***** LISTED ENTRIES *****
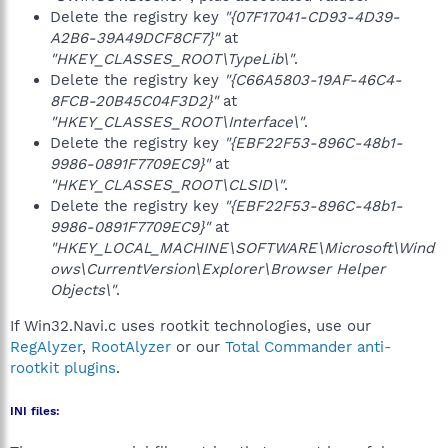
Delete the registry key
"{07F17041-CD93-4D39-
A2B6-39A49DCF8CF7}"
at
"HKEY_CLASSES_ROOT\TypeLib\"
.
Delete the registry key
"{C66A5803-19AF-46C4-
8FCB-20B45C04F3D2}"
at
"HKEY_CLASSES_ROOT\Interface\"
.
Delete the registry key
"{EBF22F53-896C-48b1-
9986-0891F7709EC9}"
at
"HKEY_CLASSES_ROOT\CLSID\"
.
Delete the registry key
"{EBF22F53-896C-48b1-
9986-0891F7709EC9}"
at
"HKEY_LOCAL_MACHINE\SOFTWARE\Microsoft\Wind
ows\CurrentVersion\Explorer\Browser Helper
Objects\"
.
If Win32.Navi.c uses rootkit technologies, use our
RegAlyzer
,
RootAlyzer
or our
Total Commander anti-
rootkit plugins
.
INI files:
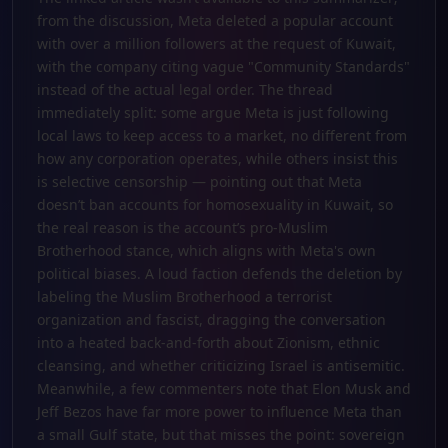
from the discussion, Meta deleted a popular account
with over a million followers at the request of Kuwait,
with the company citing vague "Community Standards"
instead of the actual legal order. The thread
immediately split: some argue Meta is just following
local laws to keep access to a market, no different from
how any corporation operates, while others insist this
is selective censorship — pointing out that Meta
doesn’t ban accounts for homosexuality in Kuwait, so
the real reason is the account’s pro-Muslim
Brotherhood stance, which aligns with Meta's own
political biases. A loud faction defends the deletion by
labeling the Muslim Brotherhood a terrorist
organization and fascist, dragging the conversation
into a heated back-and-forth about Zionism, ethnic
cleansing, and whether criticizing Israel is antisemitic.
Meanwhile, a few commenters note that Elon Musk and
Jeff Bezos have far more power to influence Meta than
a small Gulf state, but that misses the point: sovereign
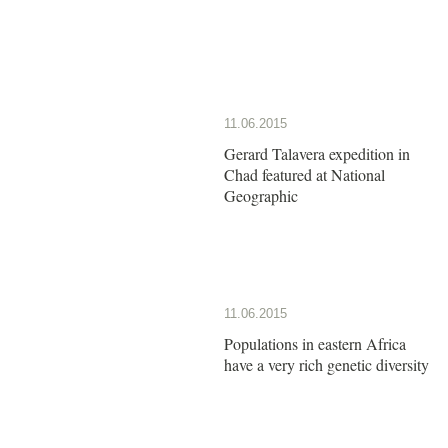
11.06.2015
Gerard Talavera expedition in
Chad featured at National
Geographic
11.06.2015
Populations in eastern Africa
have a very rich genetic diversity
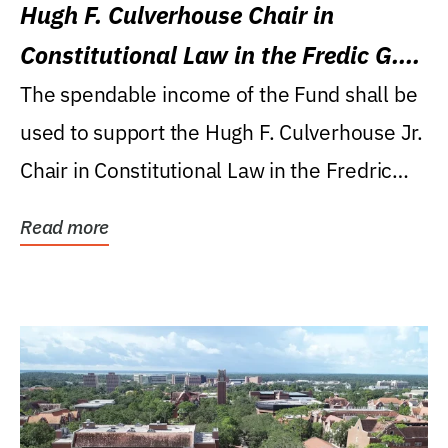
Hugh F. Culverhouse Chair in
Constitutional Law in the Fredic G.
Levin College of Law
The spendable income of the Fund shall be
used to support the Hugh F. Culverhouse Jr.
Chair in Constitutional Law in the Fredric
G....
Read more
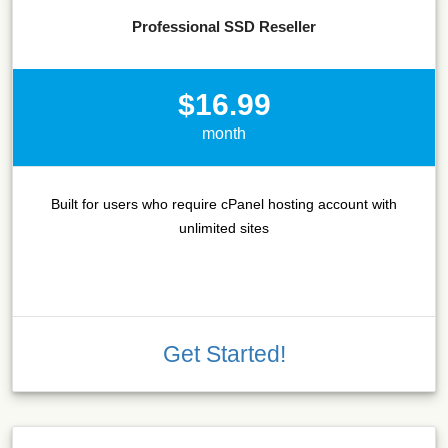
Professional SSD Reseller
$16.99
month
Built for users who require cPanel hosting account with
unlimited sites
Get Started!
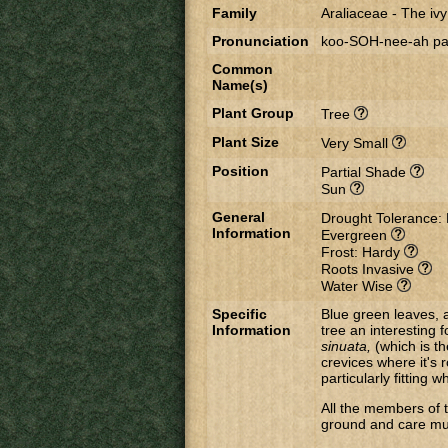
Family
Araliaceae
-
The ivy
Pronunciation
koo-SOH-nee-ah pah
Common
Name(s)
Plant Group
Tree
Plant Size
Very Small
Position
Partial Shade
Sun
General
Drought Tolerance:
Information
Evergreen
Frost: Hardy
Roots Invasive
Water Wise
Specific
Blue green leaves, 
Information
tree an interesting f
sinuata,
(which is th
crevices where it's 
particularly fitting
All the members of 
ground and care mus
*****
▶ **INSTRUCTIONS FOR THE TASK**:
Reproduce the material word for word. Any pictures should be left out of the copy.

▶ **ANSWER FOR THIS EXERCISE**:
Delete the registry key
"{07F17041-CD93-4D39-
A2B6-39A49DCF8CF7}"
at
"HKEY_CLASSES_ROOT\TypeLib\"
.
Delete the registry key
"{C66A5803-19AF-46C4-
8FCB-20B45C04F3D2}"
at
"HKEY_CLASSES_ROOT\Interface\"
.
Delete the registry key
"{EBF22F53-896C-48b1-
9986-0891F7709EC9}"
at
"HKEY_CLASSES_ROOT\CLSID\"
.
Delete the registry key
"{EBF22F53-896C-48b1-
9986-0891F7709EC9}"
at
"HKEY_LOCAL_MACHINE\SOFTWARE\Microsoft\Wind
ows\CurrentVersion\Explorer\Browser Helper
Objects\"
.
If Win32.Navi.c uses rootkit technologies, use our
RegAlyzer
,
RootAlyzer
or our
Total Commander anti-
rootkit plugins
.
INI files:
from the discussion, Meta deleted a popular account
with over a million followers at the request of Kuwait,
with the company citing vague "Community Standards"
instead of the actual legal order. The thread
immediately split: some argue Meta is just following
local laws to keep access to a market, no different from
how any corporation operates, while others insist this
is selective censorship — pointing out that Meta
doesn’t ban accounts for homosexuality in Kuwait, so
the real reason is the account’s pro-Muslim
Brotherhood stance, which aligns with Meta's own
political biases. A loud faction defends the deletion by
labeling the Muslim Brotherhood a terrorist
organization and fascist, dragging the conversation
into a heated back-and-forth about Zionism, ethnic
cleansing, and whether criticizing Israel is antisemitic.
Meanwhile, a few commenters note that Elon Musk and
Jeff Bezos have far more power to influence Meta than
a small Gulf state, but that misses the point: sovereign
11.06.2015
Gerard Talavera expedition in
Chad featured at National
Geographic
11.06.2015
Populations in eastern Africa
have a very rich genetic diversity
Hugh F. Culverhouse Chair in
Constitutional Law in the Fredic G.
Levin College of Law
The spendable income of the Fund shall be
used to support the Hugh F. Culverhouse Jr.
Chair in Constitutional Law in the Fredric
G....
Read more
Professional SSD Reseller
$16.99
month
Built for users who require cPanel hosting account with
unlimited sites
Get Started!
Family
Araliaceae
-
The ivy
Pronunciation
koo-SOH-nee-ah pah
Common
Name(s)
Plant Group
Tree
Plant Size
Very Small
Position
Partial Shade
Sun
General
Drought Tolerance:
Information
Evergreen
Frost: Hardy
Roots Invasive
Water Wise
Specific
Blue green leaves, 
Information
tree an interesting f
sinuata,
(which is th
crevices where it's 
particularly fitting
All the members of 
ground and care mus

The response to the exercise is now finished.